» Supplied data:
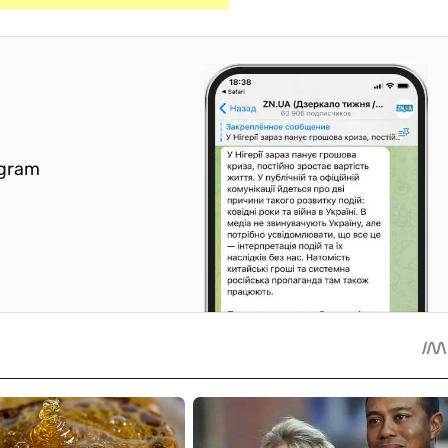
egram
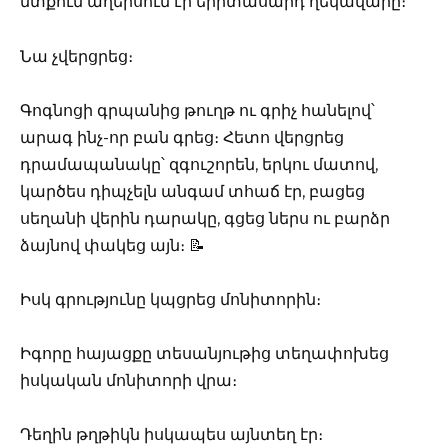
մտքում աղերսում էր երիտասարդ ղեկավարը։
Նա չվերցրեց։
Գոգնոցի գրպանից թուղթ ու գրիչ հանելով՝
արագ ինչ-որ բան գրեց։ Հետո վերցրեց
դրամապանակը՝ զգուշորեն, երկու մատով,
կարծես դիպչելն անգամ տհաճ էր, բացեց
սեղանի վերին դարակը, գցեց ներս ու բարձր
ձայնով փակեց այն։ 📝
Իսկ գրությունը կպցրեց մոնիտորին։
Իգորը հայացքը տեսանյութից տեղափոխեց
իսկական մոնիտորի վրա։
Դեղին թղթիկն իսկապես այնտեղ էր։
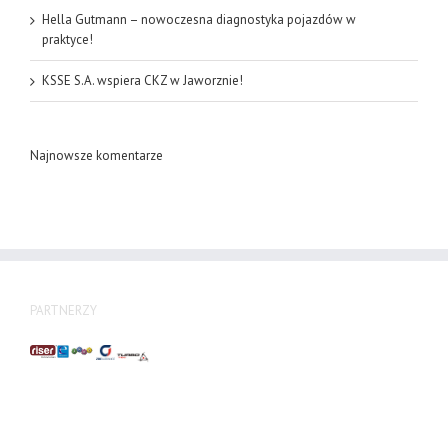
Hella Gutmann – nowoczesna diagnostyka pojazdów w
praktyce!
KSSE S.A. wspiera CKZ w Jaworznie!
Najnowsze komentarze
PARTNERZY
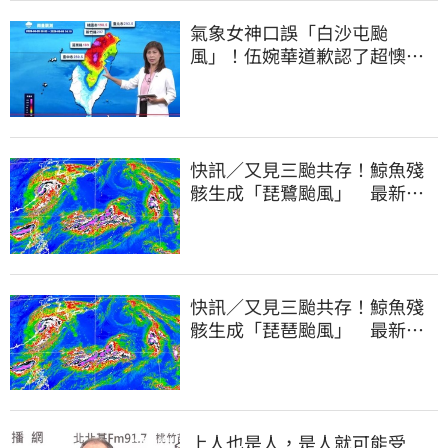
氣象女神口誤「白沙屯颱
風」！伍婉華道歉認了超懊
惱 全網打氣：更親切
快訊／又見三颱共存！鯨魚殘
骸生成「琵鷺颱風」 最新路
徑曝光
快訊／又見三颱共存！鯨魚殘
骸生成「琵琶颱風」 最新路
徑曝光
上人也是人，是人就可能受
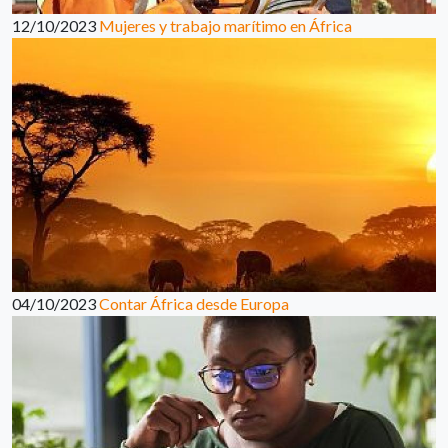
12/10/2023
Mujeres y trabajo marítimo en África
04/10/2023
Contar África desde Europa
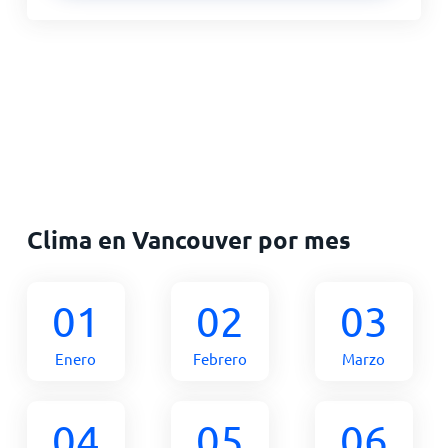
Clima en Vancouver por mes
01
02
03
Enero
Febrero
Marzo
04
05
06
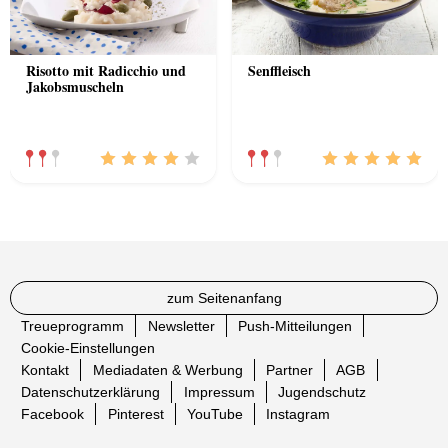
Risotto mit Radicchio und
Senffleisch
Jakobsmuscheln
zum Seitenanfang
Treueprogramm
Newsletter
Push-Mitteilungen
Cookie-Einstellungen
Kontakt
Mediadaten & Werbung
Partner
AGB
Datenschutzerklärung
Impressum
Jugendschutz
Facebook
Pinterest
YouTube
Instagram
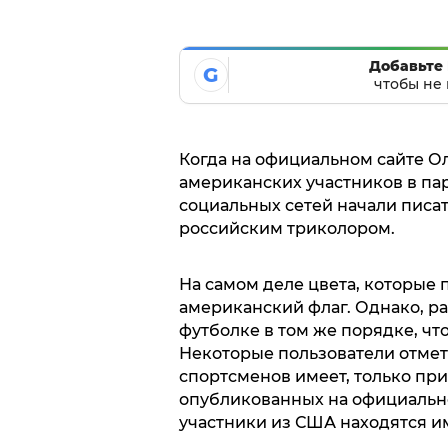
Добавьте 
G
чтобы не 
Когда на официальном сайте О
американских участников в па
социальных сетей начали писат
российским триколором.
На самом деле цвета, которые 
американский флаг. Однако, р
футболке в том же порядке, чт
Некоторые пользователи отмети
спортсменов имеет, только при
опубликованных на официальн
участники из США находятся им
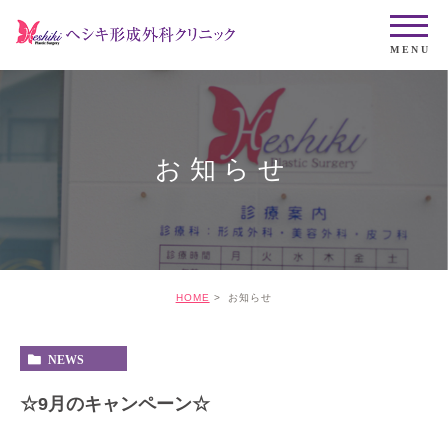
お知らせ
HOME
お知らせ
NEWS
☆9月のキャンペーン☆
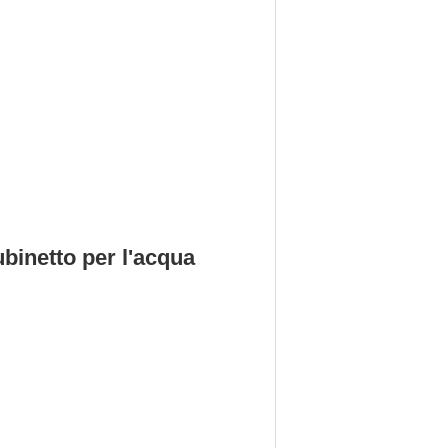
binetto per l'acqua 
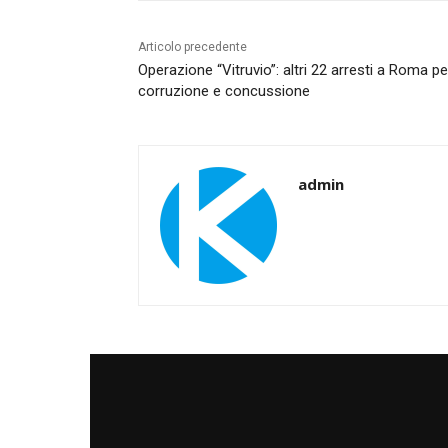
Articolo precedente
Operazione “Vitruvio”: altri 22 arresti a Roma pe
corruzione e concussione
admin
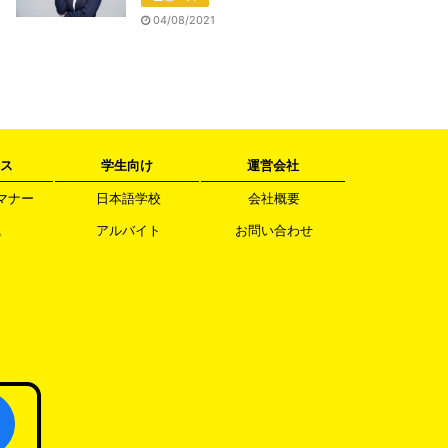
04/08/2021
ス
学生向け
運営会社
マナー
日本語学校
会社概要
職
アルバイト
お問い合わせ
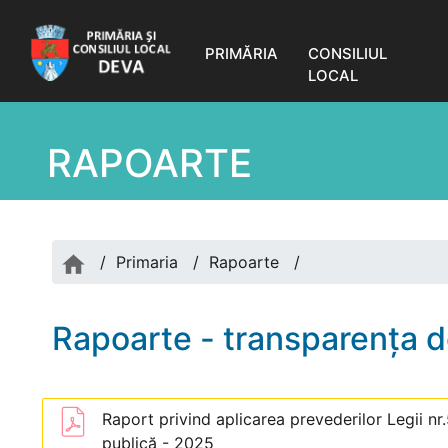
PRIMĂRIA
CONSILIUL
LOCAL
RAPOARTE
/
Primaria
/
Rapoarte
/
Rapoarte - transparenţa d
Raport privind aplicarea prevederilor Legii nr
publică - 2025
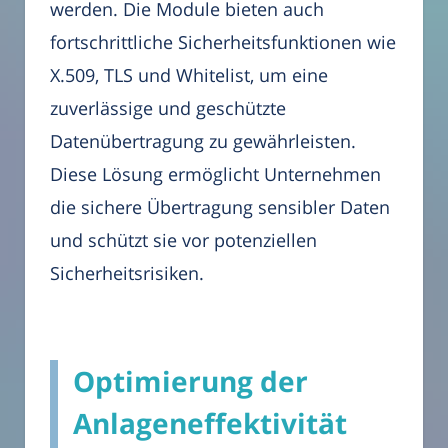
werden. Die Module bieten auch
fortschrittliche Sicherheitsfunktionen wie
X.509, TLS und Whitelist, um eine
zuverlässige und geschützte
Datenübertragung zu gewährleisten.
Diese Lösung ermöglicht Unternehmen
die sichere Übertragung sensibler Daten
und schützt sie vor potenziellen
Sicherheitsrisiken.
Optimierung der
Anlageneffektivität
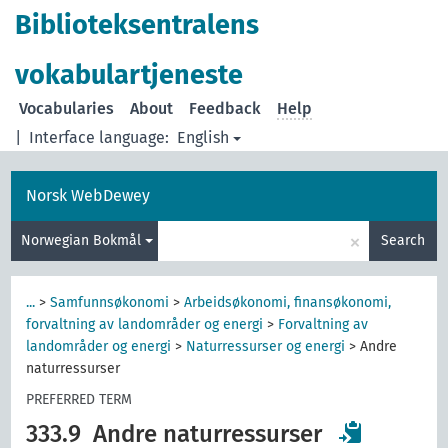
Biblioteksentralens
vokabulartjeneste
Vocabularies
About
Feedback
Help
|
Interface language:
English
Norsk WebDewey
×
Norwegian Bokmål
Search
...
>
Samfunnsøkonomi
>
Arbeidsøkonomi, finansøkonomi,
forvaltning av landområder og energi
>
Forvaltning av
landområder og energi
>
Naturressurser og energi
>
Andre
naturressurser
PREFERRED TERM
333.9
Andre naturressurser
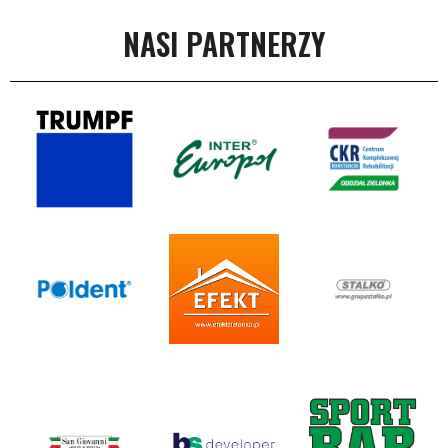
NASI PARTNERZY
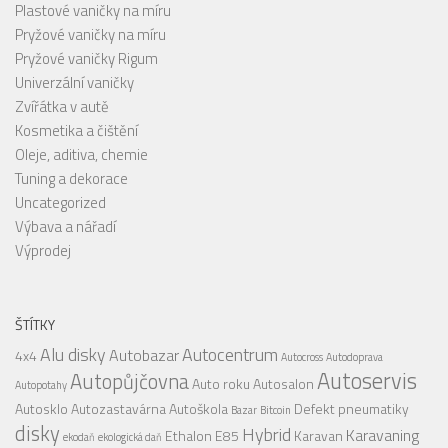
Plastové vaničky na míru
Pryžové vaničky na míru
Pryžové vaničky Rigum
Univerzální vaničky
Zvířátka v autě
Kosmetika a čištění
Oleje, aditiva, chemie
Tuning a dekorace
Uncategorized
Výbava a nářadí
Výprodej
ŠTÍTKY
Alu disky
Autocentrum
Autobazar
4x4
Autocross
Autodoprava
Autoservis
Autopůjčovna
Auto roku
Autosalon
Autopotahy
Autosklo
Autozastavárna
Autoškola
Defekt pneumatiky
Bazar
Bitcoin
disky
Hybrid
Karavaning
Ethalon E85
Karavan
ekodaň
ekologická daň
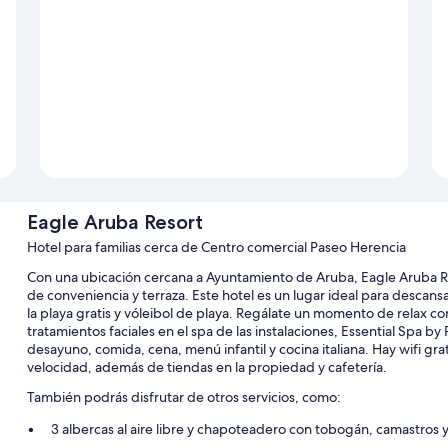
Eagle Aruba Resort
Hotel para familias cerca de Centro comercial Paseo Herencia
Con una ubicación cercana a Ayuntamiento de Aruba, Eagle Aruba Res
de conveniencia y terraza. Este hotel es un lugar ideal para descans
la playa gratis y vóleibol de playa. Regálate un momento de relax co
tratamientos faciales en el spa de las instalaciones, Essential Spa b
desayuno, comida, cena, menú infantil y cocina italiana. Hay wifi gr
velocidad, además de tiendas en la propiedad y cafetería.
También podrás disfrutar de otros servicios, como:
3 albercas al aire libre y chapoteadero con tobogán, camastros y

» Required work:
Would you restate the listing word for word and leave every picture out?

» Answer to the exercise:
egram
մտքում աղերսում էր երիտասարդ ղեկավարը։
Նա չվերցրեց։
Գոգնոցի գրպանից թուղթ ու գրիչ հանելով՝
արագ ինչ-որ բան գրեց։ Հետո վերցրեց
դրամապանակը՝ զգուշորեն, երկու մատով,
կարծես դիպչելն անգամ տհաճ էր, բացեց
սեղանի վերին դարակը, գցեց ներս ու բարձր
ձայնով փակեց այն։ 📝
Իսկ գրությունը կպցրեց մոնիտորին։
Իգորը հայացքը տեսանյութից տեղափոխեց
իսկական մոնիտորի վրա։
Դեղին թղթիկն իսկապես այնտեղ էր։
Hella Gutmann – nowoczesna diagnostyka pojazdów w
praktyce!
KSSE S.A. wspiera CKZ w Jaworznie!
Najnowsze komentarze
PARTNERZY
氣象女神口誤「白沙屯颱
風」！伍婉華道歉認了超懊
惱 全網打氣：更親切
快訊／又見三颱共存！鯨魚殘
骸生成「琵鷺颱風」 最新路
徑曝光
快訊／又見三颱共存！鯨魚殘
骸生成「琵琶颱風」 最新路
徑曝光
上人也是人，是人就可能受
12/10/2023
Mujeres y trabajo marítimo en África
04/10/2023
Contar África desde Europa
Clima en Vancouver por mes
01
02
03
Enero
Febrero
Marzo
04
05
06
Risotto mit Radicchio und
Senffleisch
Jakobsmuscheln
zum Seitenanfang
Treueprogramm
Newsletter
Push-Mitteilungen
Cookie-Einstellungen
Kontakt
Mediadaten & Werbung
Partner
AGB
Datenschutzerklärung
Impressum
Jugendschutz
Facebook
Pinterest
YouTube
Instagram
Добавьте 
G
чтобы не 
Когда на официальном сайте О
американских участников в па
социальных сетей начали писат
российским триколором.
На самом деле цвета, которые 
американский флаг. Однако, р
футболке в том же порядке, чт
Некоторые пользователи отмети
спортсменов имеет, только при
опубликованных на официальн
участники из США находятся им
お知らせ
HOME
お知らせ
NEWS
☆9月のキャンペーン☆
binetto per l'acqua 
Articolo precedente
Operazione “Vitruvio”: altri 22 arresti a Roma pe
corruzione e concussione
admin
04/08/2021
ス
学生向け
運営会社
マナー
日本語学校
会社概要
職
アルバイト
お問い合わせ
PRIMĂRIA
CONSILIUL
LOCAL
RAPOARTE
/
Primaria
/
Rapoarte
/
Rapoarte - transparenţa d
Raport privind aplicarea prevederilor Legii nr
publică - 2025
werden. Die Module bieten auch
fortschrittliche Sicherheitsfunktionen wie
X.509, TLS und Whitelist, um eine
zuverlässige und geschützte
Datenübertragung zu gewährleisten.
Diese Lösung ermöglicht Unternehmen
die sichere Übertragung sensibler Daten
und schützt sie vor potenziellen
Sicherheitsrisiken.
Optimierung der
Anlageneffektivität
Biblioteksentralens
vokabulartjeneste
Vocabularies
About
Feedback
Help
|
Interface language:
English
Norsk WebDewey
×
Norwegian Bokmål
Search
...
>
Samfunnsøkonomi
>
Arbeidsøkonomi, finansøkonomi,
forvaltning av landområder og energi
>
Forvaltning av
landområder og energi
>
Naturressurser og energi
>
Andre
naturressurser
PREFERRED TERM
333.9
Andre naturressurser
NASI PARTNERZY
Plastové vaničky na míru
Pryžové vaničky na míru
Pryžové vaničky Rigum
Univerzální vaničky
Zvířátka v autě
Kosmetika a čištění
Oleje, aditiva, chemie
Tuning a dekorace
Uncategorized
Výbava a nářadí
Výprodej
ŠTÍTKY
Alu disky
Autocentrum
Autobazar
4x4
Autocross
Autodoprava
Autoservis
Autopůjčovna
Auto roku
Autosalon
Autopotahy
Autosklo
Autozastavárna
Autoškola
Defekt pneumatiky
Bazar
Bitcoin
disky
Hybrid
Karavaning
Ethalon E85
Karavan
ekodaň
ekologická daň
Eagle Aruba Resort
Hotel para familias cerca de Centro comercial Paseo Herencia
Con una ubicación cercana a Ayuntamiento de Aruba, Eagle Aruba Res
de conveniencia y terraza. Este hotel es un lugar ideal para descans
la playa gratis y vóleibol de playa. Regálate un momento de relax co
tratamientos faciales en el spa de las instalaciones, Essential Spa b
desayuno, comida, cena, menú infantil y cocina italiana. Hay wifi gr
velocidad, además de tiendas en la propiedad y cafetería.
También podrás disfrutar de otros servicios, como:
3 albercas al aire libre y chapoteadero con tobogán, camastros y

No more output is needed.